MCP (Model Context Protocol)
DataFlow MCP server helps generate DataFlow manifests and migrate Kafka Connect configurations to DataFlow. It runs without access to Kubernetes or Prometheus — YAML generation and validation only. Use it in your IDE (e.g. Cursor) to create manifests and migrate connectors.

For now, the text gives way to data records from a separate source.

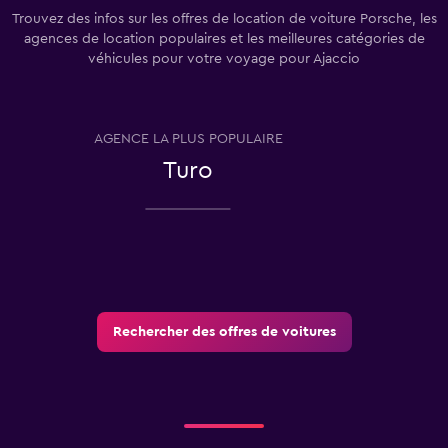
Trouvez des infos sur les offres de location de voiture Porsche, les
agences de location populaires et les meilleures catégories de
véhicules pour votre voyage pour Ajaccio
AGENCE LA PLUS POPULAIRE
T
Turo
Rechercher des offres de voitures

For operational guidance (Helm, production manifests, fault tolerance), use Agent Skills alongside MCP.
Features
| Tool | Description |
|---|---|
| generate_dataflow_manifest | Generate a DataFlow YAML manifest from a description (source/sink type, optional configs and transformations). |
| validate_dataflow_manifest | Validate a YAML manifest (apiVersion, kind, spec.source, spec.sink). |
| migrate_kafka_connect_to_dataflow | Migrate a Kafka Connect configuration (one or two connectors: source + sink) into a DataFlow manifest with notes on migration boundaries. |
| list_dataflow_connectors | Reference of supported connectors (sources and sinks). |
| list_dataflow_transformations | Reference of transformations with examples. |
Validation depth
validate_dataflow_manifest only performs shallow structural checks (apiVersion/kind and presence of source/sink type + config). It does not enforce the same allow-list or field rules as the operator validating webhook (pkg/providers + dataflow/api/v1/dataflow_validation.go).

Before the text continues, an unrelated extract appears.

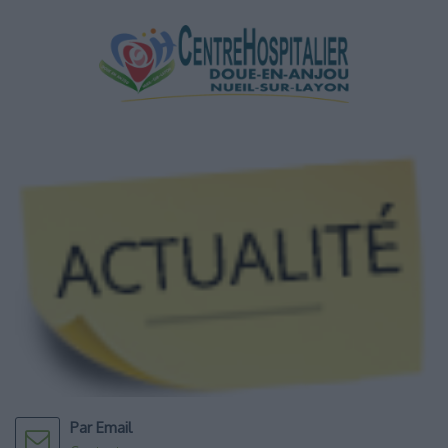
Par Email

list_dataflow_connectors is reference metadata for the IDE and may omit connectors that the operator already supports (for example nessie). See docs/provider-types-inventory.md for how MCP and the operator lists relate.
Docker image
The server is published to GitHub Container Registry. Recommended image for production use:
Image: ghcr.io/dataflow-operator/dataflow-mcp:25979c2
You can also use ghcr.io/dataflow-operator/dataflow-mcp:latest for the latest build.
Running with Docker
The server communicates over stdin/stdout, so the -i flag is required:
docker run -i --rm ghcr.io/dataflow-operator/dataflow-mcp:25979c2
Connecting in Cursor
Add the server to MCP settings (e.g. ~/.cursor/mcp.json or project settings).
Via Docker (recommended)
{
"mcpServers": {
"dataflow": {
"command": "docker",
"args": [
"run",
"-i",
"--rm",
"ghcr.io/dataflow-operator/dataflow-mcp:25979c2"
]
}
}
}
Via local binary
If you built the server locally:
{
"mcpServers": {
"dataflow": {
"command": "/absolute/path/to/dataflow-mcp/target/release/dataflow-mcp",
"args": []
}
}
}
Via cargo (development)
{
"mcpServers": {
"dataflow": {
"command": "cargo",
"args": ["run", "--release", "--manifest-path", "/path/to/dataflow-mcp/Cargo.toml"]
}
}
}
Testing with MCP Inspector
MCP Inspector is an interactive browser-based tool for testing and debugging MCP servers.
npx @modelcontextprotocol/inspector /path/to/dataflow-mcp/target/release/dataflow-mcp
The web UI opens at http://localhost:6274. Select stdio transport and run tools with JSON parameters.
Examples
Generating a Kafka → PostgreSQL manifest
Use generate_dataflow_manifest with:
source_type:"kafka"sink_type:"postgresql"source_config:"{\"brokers\":[\"localhost:9092\"],\"topic\":\"input-topic\",\"consumerGroup\":\"dataflow-group\"}"sink_config:"{\"connectionString\":\"postgres://user:pass@host:5432/db\",\"table\":\"output_table\"}"name:"kafka-to-postgres"(optional)
Migrating a Kafka Connect JDBC Sink
Use migrate_kafka_connect_to_dataflow with the connector config as JSON:
{
"name": "jdbc-sink",
"config": {
"connector.class": "io.confluent.connect.jdbc.JdbcSinkConnector",
"connection.url": "jdbc:postgresql://pg:5432/mydb",
"table.name.format": "events",
"topics": "events"
}
}
The response includes a DataFlow YAML manifest and notes on migrated and unsupported options.
Generating a Kafka → ClickHouse manifest
Use generate_dataflow_manifest with:
source_type:"kafka"sink_type:"clickhouse"source_config:"{\"brokers\":[\"localhost:9092\"],\"topic\":\"input-topic\",\"consumerGroup\":\"dataflow-group\"}"sink_config:"{\"connectionString\":\"clickhouse://default@localhost:9000/default?dial_timeout=10s\",\"table\":\"output_table\"}"name:"kafka-to-clickhouse"(optional)
Validating a manifest
Paste the YAML manifest into validate_dataflow_manifest (parameter config). The response indicates whether the config is valid or lists errors.